ミクトランのテスデイ
軽ーくそういう行為に誘ってみたら、
「おまえは今人間だろう。どんな病原菌がいるのかわからない状況で、スキンもなしに励むのはリスクが高い。悪いが無理だな」
と言われてしまったテスカトリポカ。
なんつー合理的な、色気のない断り方だと一瞬思ったが、ふと
「用意できりゃ抱いてもいいのか?」
と聞いてみると、デイビットは
「……そういうわけではない」
と微妙な反応。
流石にそう都合良くはいかないか、と潔く諦めて、この話は辞めにしようとする。
しかしデイビットが
「だが、おまえに迫られたら断りきれない気がするよ」
なんて続けるので、テスカトリポカはおいおい聞き捨てならんぞ相棒、と笑顔で背中を叩く。

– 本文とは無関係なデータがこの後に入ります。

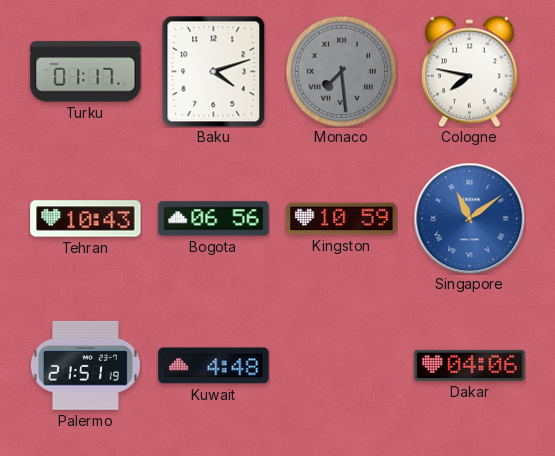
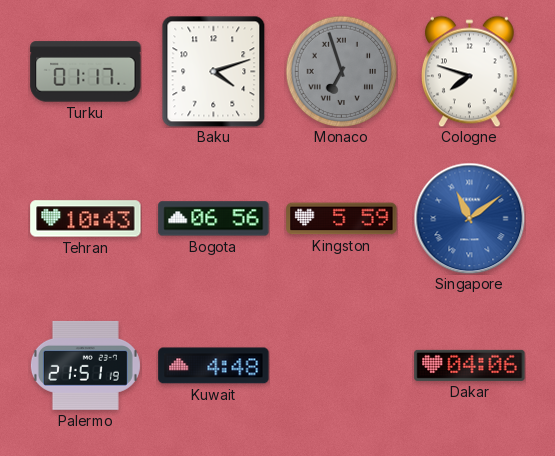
Monaco: 7:29 -> 6:57
Cologne: 7:47 -> 7:48
Kingston: 10:59 -> 5:59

「オレがその気もない奴を無理に手篭めにするような男に見えるか?」
「見えない。が、その気にさせるのは上手そうだ」
「ありがとよ。けどなあ、んなこと言われちまうとオマエで実践してやりたくなっちまうぜ?」
「必要ない」
ピシャリと一言。キッツいねえ。その端的さはある意味美徳だな、と思いながら、テスカトリポカは冗談だよ、と笑い飛ばそうとする。
ところが、直後の
「先程も言ったが、ほとんど結果は見えている。お試しでやるなら時間の無駄だぞ」
という言葉を聞いて、そんな気は失せてしまった。
「……オレは、喰えそうなら喰う男でもあるぞ」
「うん。心得ておこう」
真っ直ぐこちらを見据えて頷くデイビットを見て、テスカトリポカは頭の中で、必要なものを用意する算段を立てるのだった。
そしてデイビットは明日以降の自分のために、「テスカトリポカに抱かれるかもしれない」という一節を、貴重な5分間の内に刻んでおくのだった。